What is expected ▸
From the records that follow, return exactly the lines beginning at the one that contains "Get the data (848, 735)" and ending at the one that contains "None (19, 596)", pictures left out.

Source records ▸

___

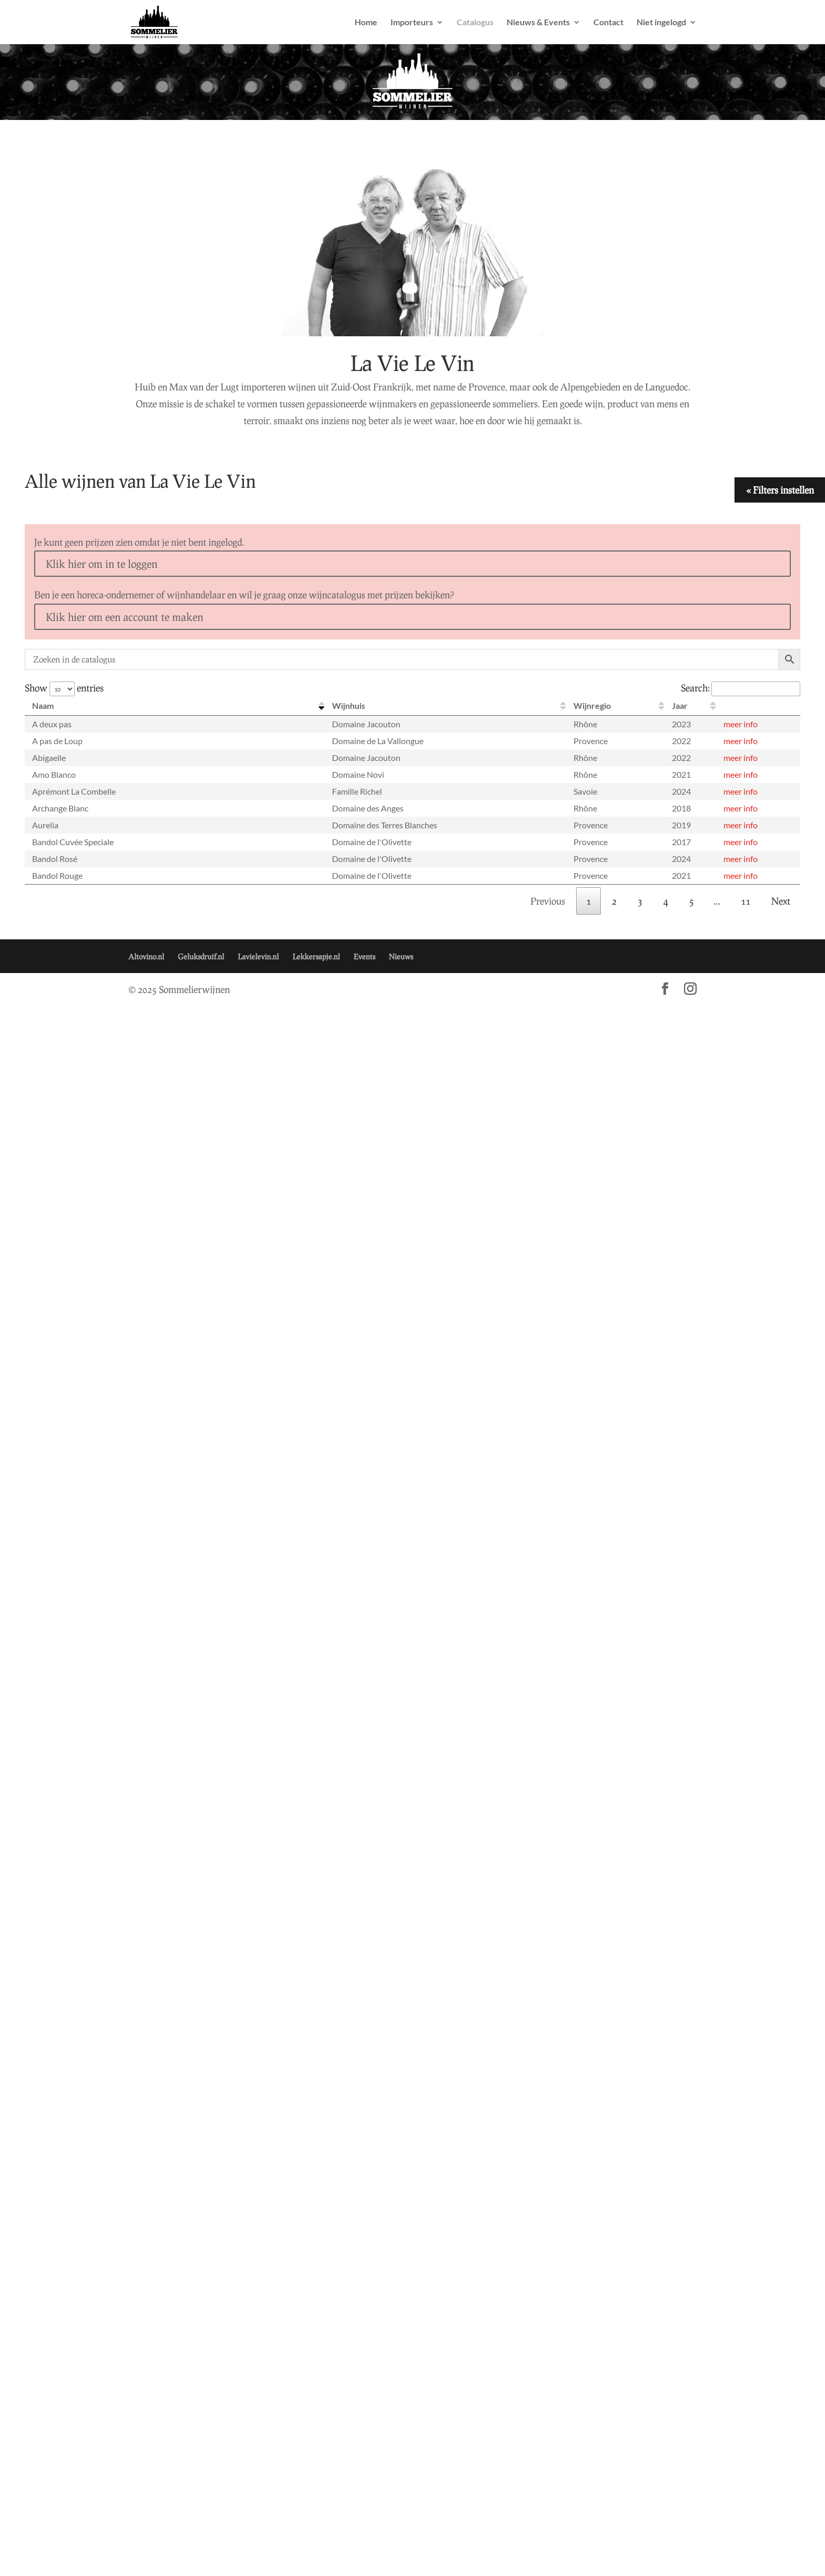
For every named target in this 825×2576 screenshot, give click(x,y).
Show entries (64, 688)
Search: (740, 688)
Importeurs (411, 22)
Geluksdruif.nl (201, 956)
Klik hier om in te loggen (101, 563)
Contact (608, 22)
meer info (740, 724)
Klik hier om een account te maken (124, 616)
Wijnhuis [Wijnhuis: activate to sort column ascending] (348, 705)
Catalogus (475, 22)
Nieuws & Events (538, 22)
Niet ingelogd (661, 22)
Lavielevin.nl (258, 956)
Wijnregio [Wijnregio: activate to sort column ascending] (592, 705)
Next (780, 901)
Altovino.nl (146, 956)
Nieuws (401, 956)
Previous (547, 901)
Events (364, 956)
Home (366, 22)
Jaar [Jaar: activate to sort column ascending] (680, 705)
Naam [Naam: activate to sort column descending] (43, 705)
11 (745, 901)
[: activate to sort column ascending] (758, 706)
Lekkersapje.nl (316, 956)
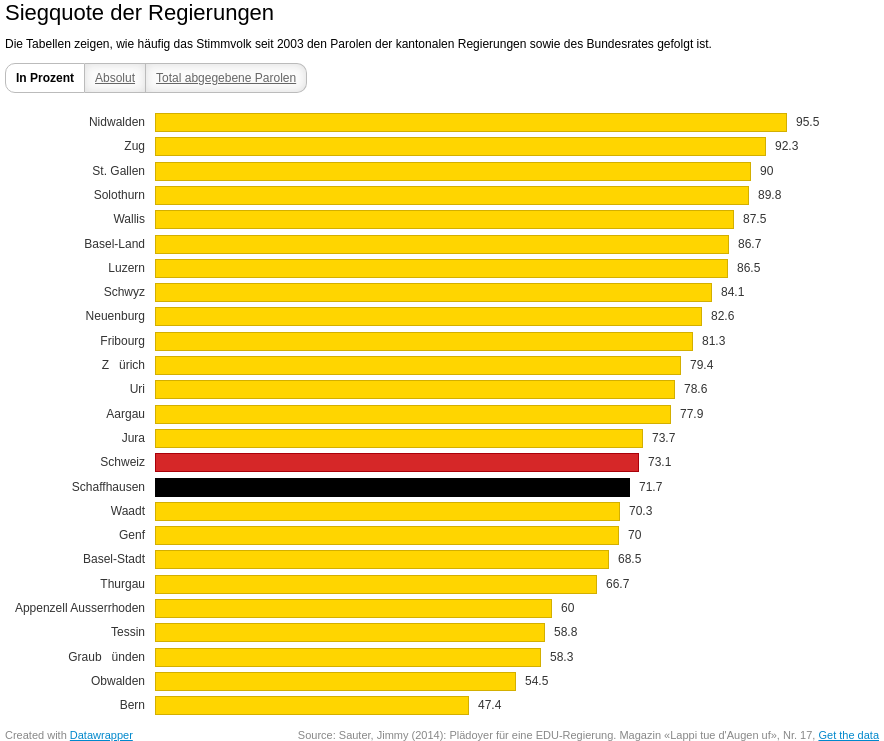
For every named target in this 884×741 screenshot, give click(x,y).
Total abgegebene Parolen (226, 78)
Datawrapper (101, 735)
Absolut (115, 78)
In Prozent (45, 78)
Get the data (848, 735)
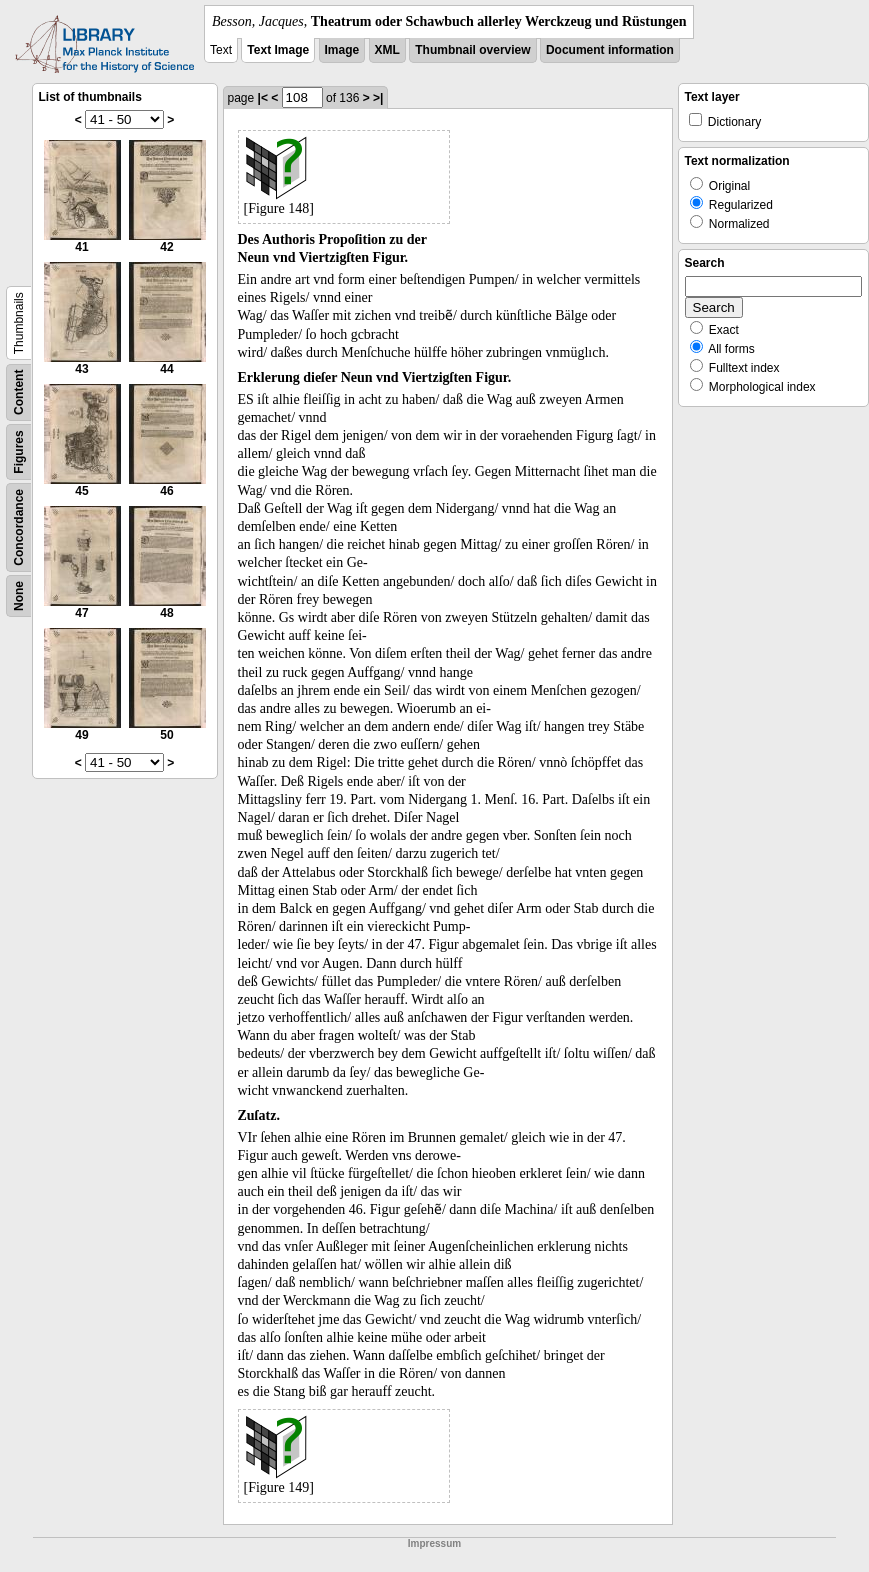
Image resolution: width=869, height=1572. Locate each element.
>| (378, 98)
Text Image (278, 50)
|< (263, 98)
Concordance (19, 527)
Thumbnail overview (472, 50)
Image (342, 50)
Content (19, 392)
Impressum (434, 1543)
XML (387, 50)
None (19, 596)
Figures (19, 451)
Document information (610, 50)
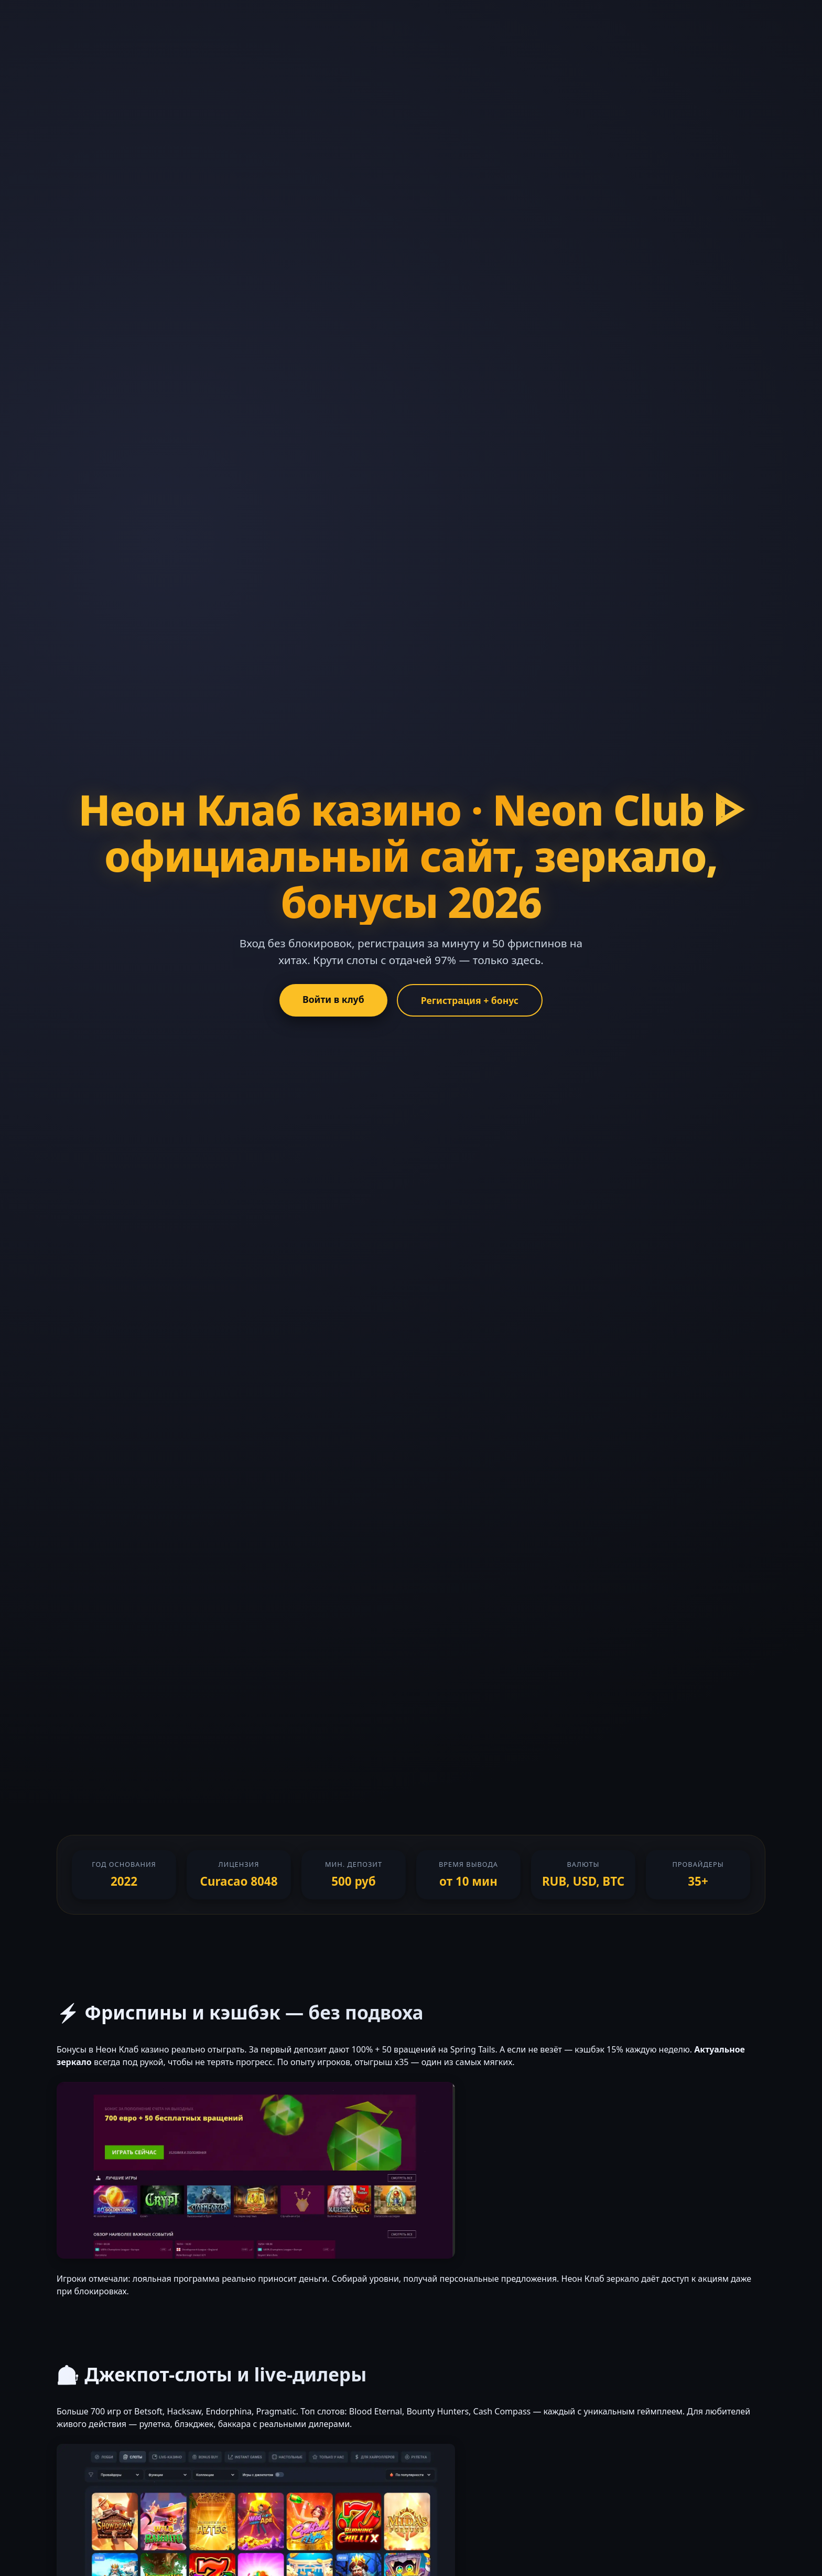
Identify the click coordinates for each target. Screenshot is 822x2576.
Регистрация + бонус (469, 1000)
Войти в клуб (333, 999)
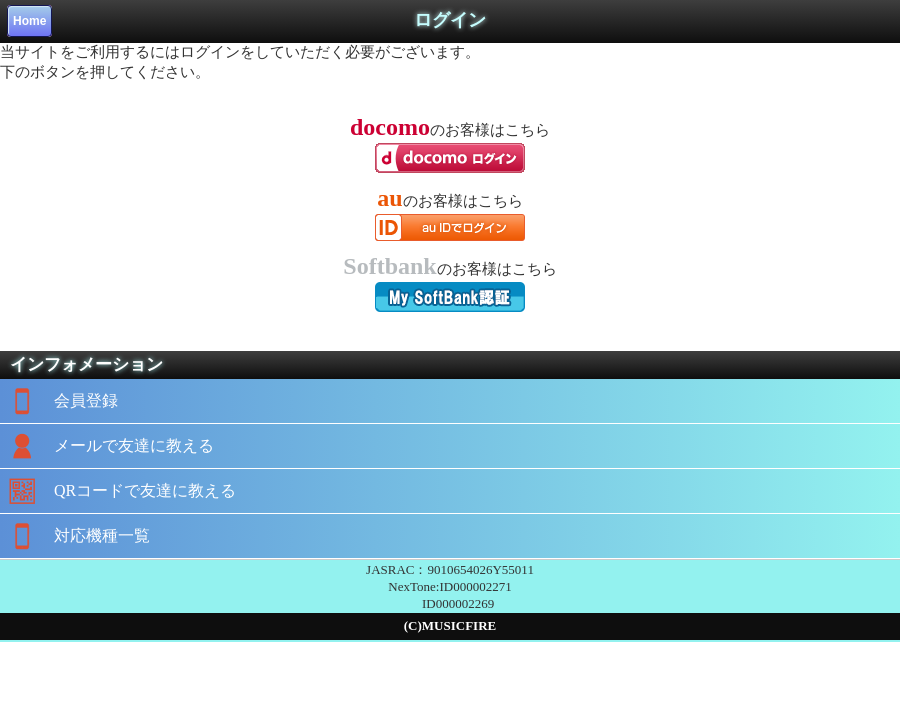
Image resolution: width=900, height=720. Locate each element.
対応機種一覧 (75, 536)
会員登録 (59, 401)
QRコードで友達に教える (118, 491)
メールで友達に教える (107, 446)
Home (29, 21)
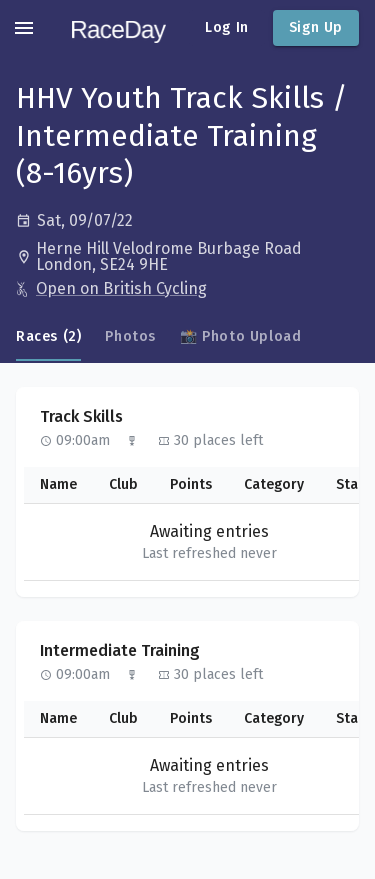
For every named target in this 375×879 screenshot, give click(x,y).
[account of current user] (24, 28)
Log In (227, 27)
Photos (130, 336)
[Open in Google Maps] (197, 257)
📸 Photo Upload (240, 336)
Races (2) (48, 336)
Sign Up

___

Response to this task ▸
Get the data (848, 735)
Image resolution: width=869, height=1572. Locate each element.
>| (378, 98)
Text Image (278, 50)
|< (263, 98)
Concordance (19, 527)
Thumbnail overview (472, 50)
Image (342, 50)
Content (19, 392)
Impressum (434, 1543)
XML (387, 50)
None (19, 596)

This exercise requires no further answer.